Overview

This package is designed to help users build the Rescorla-Wagner Model for Two-Alternative Forced Choice tasks (for multi-armed bandit see multiRL). Beginners can define models using simple if-else logic, making model construction more accessible.

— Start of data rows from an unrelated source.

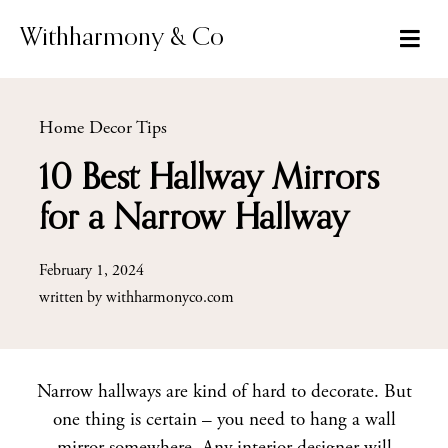
Skip
to
Withharmony & Co
content
Home Decor Tips
10 Best Hallway Mirrors
for a Narrow Hallway
February 1, 2024
written by
withharmonyco.com
Narrow hallways are kind of hard to decorate. But
one thing is certain – you need to hang a wall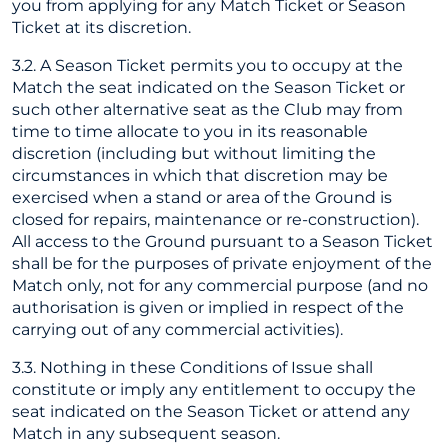
you from applying for any Match Ticket or Season
Ticket at its discretion.
3.2. A Season Ticket permits you to occupy at the
Match the seat indicated on the Season Ticket or
such other alternative seat as the Club may from
time to time allocate to you in its reasonable
discretion (including but without limiting the
circumstances in which that discretion may be
exercised when a stand or area of the Ground is
closed for repairs, maintenance or re-construction).
All access to the Ground pursuant to a Season Ticket
shall be for the purposes of private enjoyment of the
Match only, not for any commercial purpose (and no
authorisation is given or implied in respect of the
carrying out of any commercial activities).
3.3. Nothing in these Conditions of Issue shall
constitute or imply any entitlement to occupy the
seat indicated on the Season Ticket or attend any
Match in any subsequent season.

Step 1: Build Reinforcement Learning Models run_m()
Step 2: Parameter and Model Recovery rcv_d()
Step 3: Fit Real Data fit_p()
Step 4: Replay the Experiment rpl_e()

How to cite

Hu, M., Liu, Z., Wang, X. (XiaoTian), & Li, R. (2025). binaryRL: Reinforcement Learning Modeling of Two-Alternative Forced Choice Decision Making in R — A Step-by-Step Tutorial. PsyArXiv. https://doi.org/10.31234/osf.io/b7tvc_v1

YuKi. (2025). binaryRL: Reinforcement Learning Tools for Two-Alternative Forced Choice Tasks. https://CRAN.R-project.org/package=binaryRL

Installation

# Install the stable version from CRAN  
install.packages("binaryRL")
# Install the latest version from GitHub
remotes::install_github("yuki-961004/binaryRL@*release")

# Load package
library(binaryRL)
# Obtain help document
?binaryRL

                                      ╔═════════════════════════╗
                                      ║ ╔----------╗            ║
                                      ║ | ██████╗  |  ██╗       ║
 |     _)                             ║ | ██╔══██╗ |  ██║       ║
 __ \   |  __ \    _` |   __|  |   |  ║ | ██████╔╝ |  ██║       ║
 |   |  |  |   |  (   |  |     |   |  ║ | ██╔══██╗ |  ██║       ║
_.__/  _| _|  _| \__,_| _|    \__, |  ║ | ██║  ██║ |  ███████╗  ║
                              ____/   ║ | ╚═╝  ╚═╝ |  ╚══════╝  ║
                                      ║ ╚----------╝            ║
                                      ╚═════════════════════════╝

Tutorial

In tasks with small, finite state sets (e.g. TAFC tasks in psychology), all states, actions, and their corresponding rewards could be recorded in tables.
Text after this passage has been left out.